In this case the court held that the duty of the shipowner to exercise due diligence to make the ship seaworthy under Article III Rule 1 of the Hague-Visby Rules does not attach prior to the delivery of the ship, even where, as in this case, the shipowner had been much involved with the ship prior to delivery. On the facts of the case, however, the judge found that there had been a failure to exercise due diligence on the part of the shipowner and the Classification Society – for whose faults the shipowner had to take responsibility – after delivery, as a result of which loss was caused to the Claimant. Accordingly, the Claimant’s claim succeeded
DMC Category Rating: Confirmed
It was established by a decision of the Court of Appeal on a preliminary issue that the carriage was on the Hague-Visby terms. Although the Claimant relied on Article III, Rule 2, (failure properly and carefully to load), its primary case was under Article III, Rule 1, alleging a failure by the Defendant to exercise due diligence to make the vessel seaworthy before and at the commencement of the voyage.
By the time of the trial, it was common ground that the vessel was at the material time unseaworthy because of a gross casting defect in the hook which broke. This could have been detected by a simple proof load test. The issue was whether the Defendant was in breach of its obligations to exercise due diligence. It was not in dispute that the vessel had been built by reputable builders and that the cranes had been tested prior to delivery of the vessel by Lloyd’s Register, a reputable classification society. The Defendant relied on these matters to assert that it had exercised all due diligence.

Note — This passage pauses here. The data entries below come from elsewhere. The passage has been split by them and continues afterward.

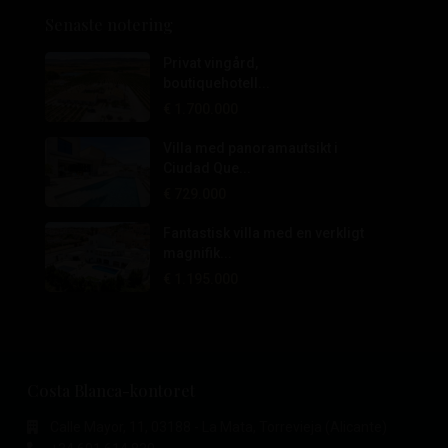
Senaste notering
Privat vingård,
boutiquehotell...
€ 1.700.000
Villa med panoramautsikt i
Ciudad Que...
€ 729.000
Fantastisk villa med en verkligt
magnifik...
€ 1.195.000
Costa Blanca-kontoret
Calle Mayor, 11, 03188 - La Mata, Torrevieja (Alicante)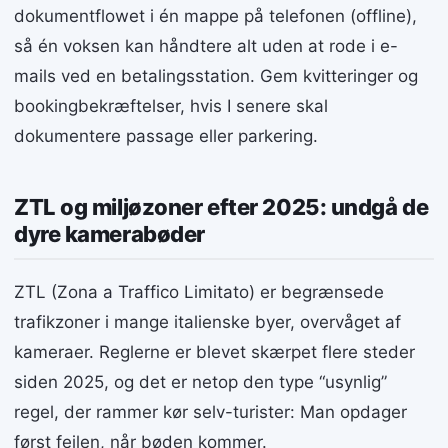
dokumentflowet i én mappe på telefonen (offline),
så én voksen kan håndtere alt uden at rode i e-
mails ved en betalingsstation. Gem kvitteringer og
bookingbekræftelser, hvis I senere skal
dokumentere passage eller parkering.
ZTL og miljøzoner efter 2025: undgå de
dyre kamerabøder
ZTL (Zona a Traffico Limitato) er begrænsede
trafikzoner i mange italienske byer, overvåget af
kameraer. Reglerne er blevet skærpet flere steder
siden 2025, og det er netop den type “usynlig”
regel, der rammer kør selv-turister: Man opdager
først fejlen, når bøden kommer.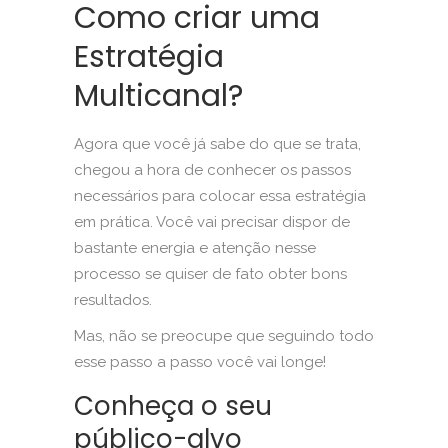
Como criar uma
Estratégia
Multicanal?
Agora que você já sabe do que se trata,
chegou a hora de conhecer os passos
necessários para colocar essa estratégia
em prática. Você vai precisar dispor de
bastante energia e atenção nesse
processo se quiser de fato obter bons
resultados.
Mas, não se preocupe que seguindo todo
esse passo a passo você vai longe!
Conheça o seu
público-alvo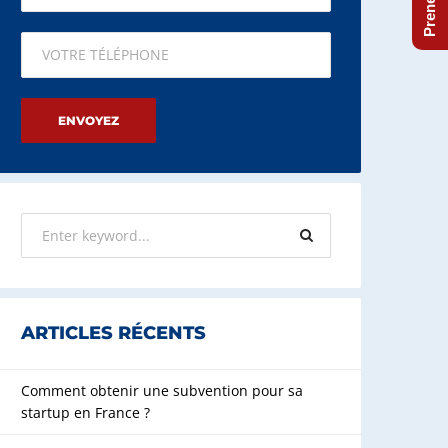
Please leave this field empty.
ARTICLES RÉCENTS
Comment obtenir une subvention pour sa
startup en France ?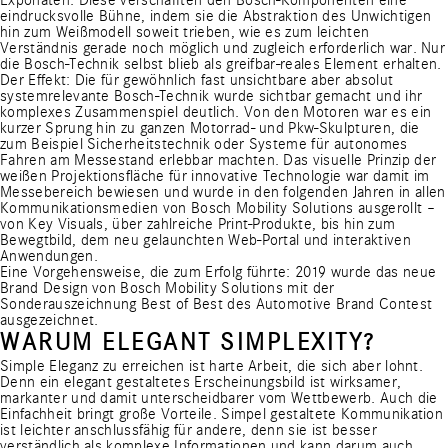
Exponaten. Diese verschafften den Bosch-Komponenten eine
eindrucksvolle Bühne, indem sie die Abstraktion des Unwichtigen
hin zum Weißmodell soweit trieben, wie es zum leichten
Verständnis gerade noch möglich und zugleich erforderlich war. Nur
die Bosch-Technik selbst blieb als greifbar-reales Element erhalten.
Der Effekt: Die für gewöhnlich fast unsichtbare aber absolut
systemrelevante Bosch-Technik wurde sichtbar gemacht und ihr
komplexes Zusammenspiel deutlich. Von den Motoren war es ein
kurzer Sprung hin zu ganzen Motorrad- und Pkw-Skulpturen, die
zum Beispiel Sicherheitstechnik oder Systeme für autonomes
Fahren am Messestand erlebbar machten. Das visuelle Prinzip der
weißen Projektionsfläche für innovative Technologie war damit im
Messebereich bewiesen und wurde in den folgenden Jahren in allen
Kommunikationsmedien von Bosch Mobility Solutions ausgerollt –
von Key Visuals, über zahlreiche Print-Produkte, bis hin zum
Bewegtbild, dem neu gelaunchten Web-Portal und interaktiven
Anwendungen.
Eine Vorgehensweise, die zum Erfolg führte: 2019 wurde das neue
Brand Design von Bosch Mobility Solutions mit der
Sonderauszeichnung Best of Best des Automotive Brand Contest
ausgezeichnet.
WARUM ELEGANT SIMPLEXITY?
Simple Eleganz zu erreichen ist harte Arbeit, die sich aber lohnt.
Denn ein elegant gestaltetes Erscheinungsbild ist wirksamer,
markanter und damit unterscheidbarer vom Wettbewerb. Auch die
Einfachheit bringt große Vorteile. Simpel gestaltete Kommunikation
ist leichter anschlussfähig für andere, denn sie ist besser
verständlich als komplexe Informationen und kann darum auch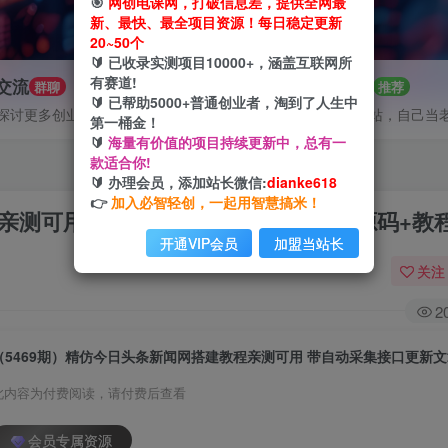
🎯
网创电课网，打破信息差，提供全网最
新、最快、最全项目资源！每日稳定更新
20~50个
🔰 已收录实测项目10000+，涵盖互联网所
有赛道!
P交流
招募站长
群聊
推荐
🔰 已帮助5000+普通创业者，淘到了人生中
探讨更多创业项目路子。
搭建同款网站，自己当
第一桶金！
🔰
海量有价值的项目持续更新中，总有一
款适合你!
🔰 办理会员，添加站长微信:
dianke618
👉
加入必智轻创，一起用智慧搞米！
程亲测可用 带自动采集接口更新文章【源码+教
开通VIP会员
加盟当站长
关注
2
此内容为付费阅读，请付费后查看
会员专属资源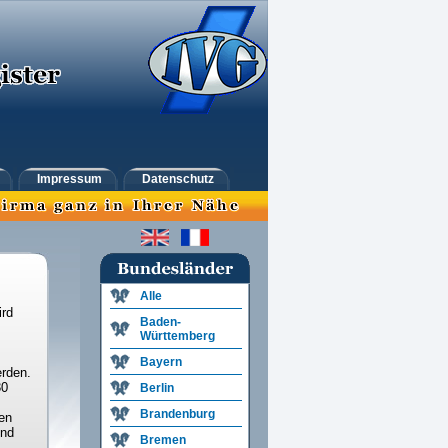
Impressum
Datenschutz
Alle
ird
Baden-
Württemberg
Bayern
rden.
30
Berlin
Brandenburg
en
und
Bremen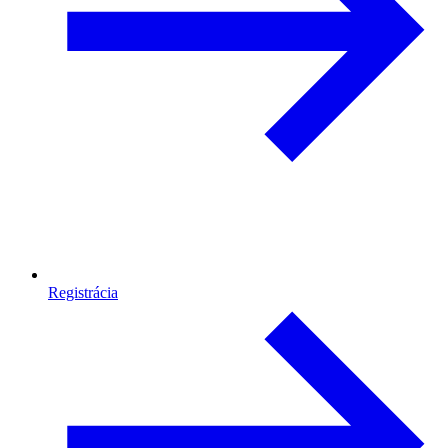
Registrácia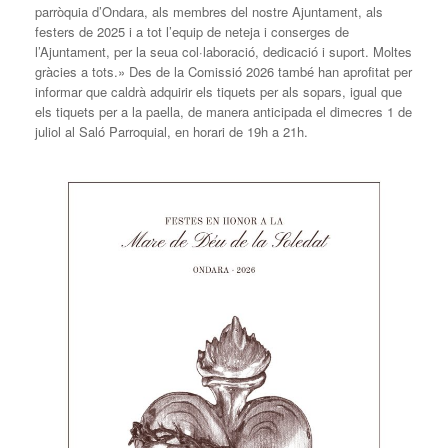
parròquia d’Ondara, als membres del nostre Ajuntament, als
festers de 2025 i a tot l’equip de neteja i conserges de
l’Ajuntament, per la seua col·laboració, dedicació i suport. Moltes
gràcies a tots.» Des de la Comissió 2026 també han aprofitat per
informar que caldrà adquirir els tiquets per als sopars, igual que
els tiquets per a la paella, de manera anticipada el dimecres 1 de
juliol al Saló Parroquial, en horari de 19h a 21h.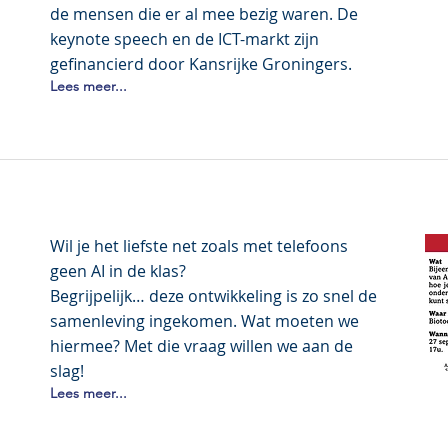
de mensen die er al mee bezig waren. De
keynote speech en de ICT-markt zijn
gefinancierd door Kansrijke Groningers.
Lees meer...
Wil je het liefste net zoals met telefoons
geen AI in de klas?
Begrijpelijk… deze ontwikkeling is zo snel de
samenleving ingekomen. Wat moeten we
hiermee? Met die vraag willen we aan de
slag!
Lees meer...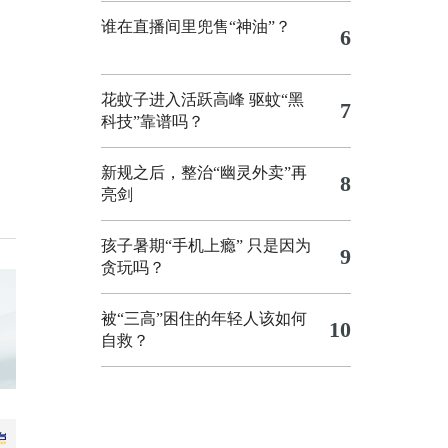
谁在直播间里兜售“神油”？
6
花蚊子进入活跃高峰 驱蚊“黑
7
科技”靠谱吗？
新规之后，整治“幽灵外卖”再
8
亮剑
孩子暑期“手机上瘾” 只是因为
9
贪玩吗？
被“三高”困住的年轻人该如何
10
自救？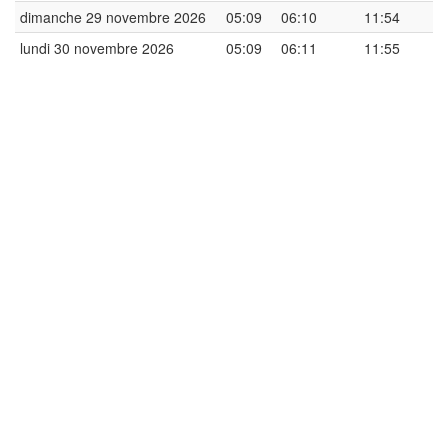
dimanche 29 novembre 2026
05:09
06:10
11:54
lundi 30 novembre 2026
05:09
06:11
11:55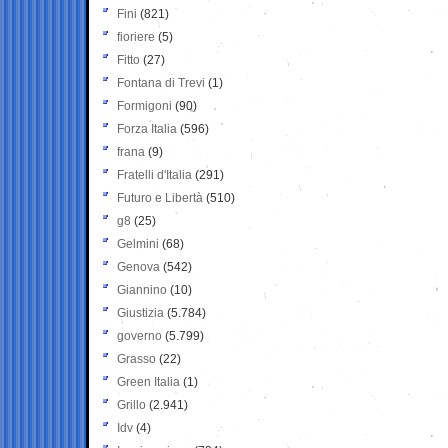
Fini
(821)
fioriere
(5)
Fitto
(27)
Fontana di Trevi
(1)
Formigoni
(90)
Forza Italia
(596)
frana
(9)
Fratelli d'Italia
(291)
Futuro e Libertà
(510)
g8
(25)
Gelmini
(68)
Genova
(542)
Giannino
(10)
Giustizia
(5.784)
governo
(5.799)
Grasso
(22)
Green Italia
(1)
Grillo
(2.941)
Idv
(4)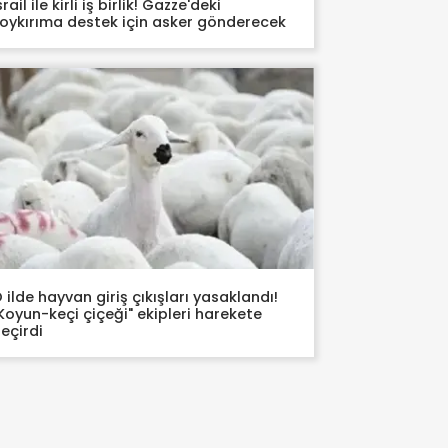
srail ile kirli iş birlik! Gazze'deki
oykırıma destek için asker gönderecek
 ilde hayvan giriş çıkışları yasaklandı!
Koyun-keçi çiçeği" ekipleri harekete
eçirdi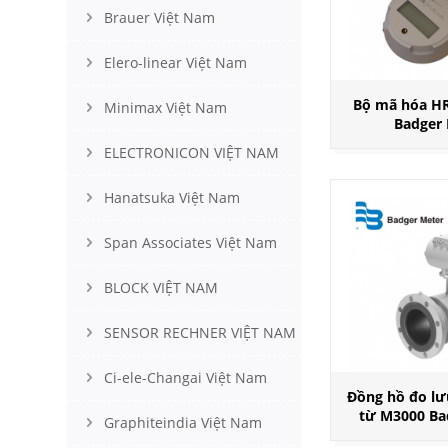
Brauer Việt Nam
Elero-linear Việt Nam
Bộ mã hóa HR
Minimax Việt Nam
Badger
ELECTRONICON VIỆT NAM
Hanatsuka Việt Nam
Span Associates Việt Nam
BLOCK VIỆT NAM
SENSOR RECHNER VIỆT NAM
Ci-ele-Changai Việt Nam
Đồng hồ đo lư
từ M3000 Ba
Graphiteindia Việt Nam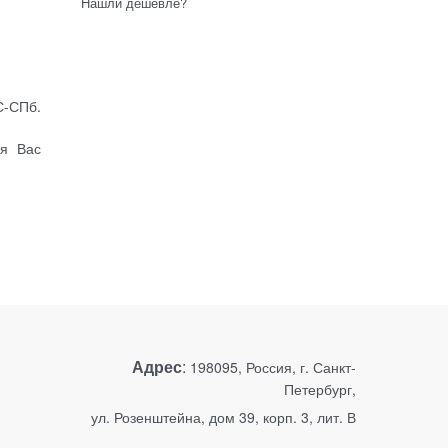
Нашли дешевле?
С-СПб.
ля Вас
Адрес
:
198095, Россия, г. Санкт-
Петербург,
ул. Розенштейна, дом 39, корп. 3, лит. В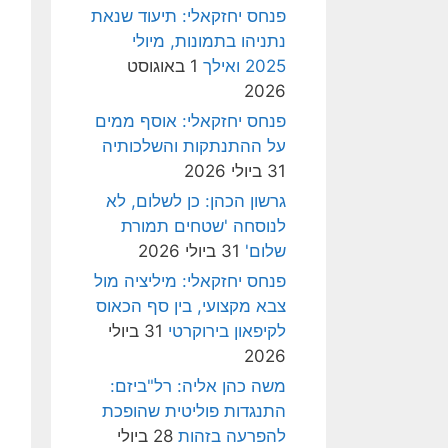
פנחס יחזקאלי: תיעוד שנאת
נתניהו בתמונות, מיולי
2025 ואילך
1 באוגוסט
2026
פנחס יחזקאלי: אוסף ממים
על ההתנתקות והשלכותיה
31 ביולי 2026
גרשון הכהן: כן לשלום, לא
לנוסחה 'שטחים תמורת
שלום'
31 ביולי 2026
פנחס יחזקאלי: מיליציה מול
צבא מקצועי, בין סף הכאוס
לקיפאון בירוקרטי
31 ביולי
2026
משה כהן אליה: רל"ביזם:
התנגדות פוליטית שהופכת
להפרעה בזהות
28 ביולי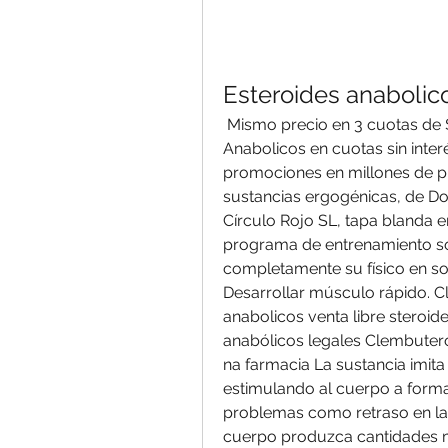
Esteroides anabolico
 Mismo precio en 3 cuotas de $10. Envíos Gratis en el día Compre Esteroides 
Anabolicos en cuotas sin interé
promociones en millones de p
sustancias ergogénicas, de D
Círculo Rojo SL, tapa blanda 
programa de entrenamiento sól
completamente su físico en sol
Desarrollar músculo rápido. C
anabolicos venta libre steroid
anabólicos legales Clembuter
na farmacia La sustancia imita
estimulando al cuerpo a formar
problemas como retraso en la
cuerpo produzca cantidades mu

The Claimant advanced two principal arguments. The first was that the vessel was in the Defendant’s "orbit" for the purposes of the inception of the Article III Rule 1 duties at the time of the testing of the cranes in early February 1998 (and prior to delivery of the vessel) and that the testing had been carried out negligently. The Claimant contended that although the vessel had not been delivered into the Defendant’s possession by then, its duties under Article III Rule 1 had already incepted on account of a number of factors showing the close involvement of the Defendant by that stage. These factors included its previous involvement in a critical design feature of the vessel, the observing of the test of the cranes, the planning of the lift and the putting of its crew on board the vessel.
The second argument was that, after delivery of the vessel on 16 February 1998 (when it was common ground that the vessel was within the Defendant’s "orbit"), there was a failure to exercise due diligence (in failing to appreciate that the hook had not been tested properly so as to enable the load to be carried safely) both by the Defendant and by Lloyd’s, for whose acts it was responsible.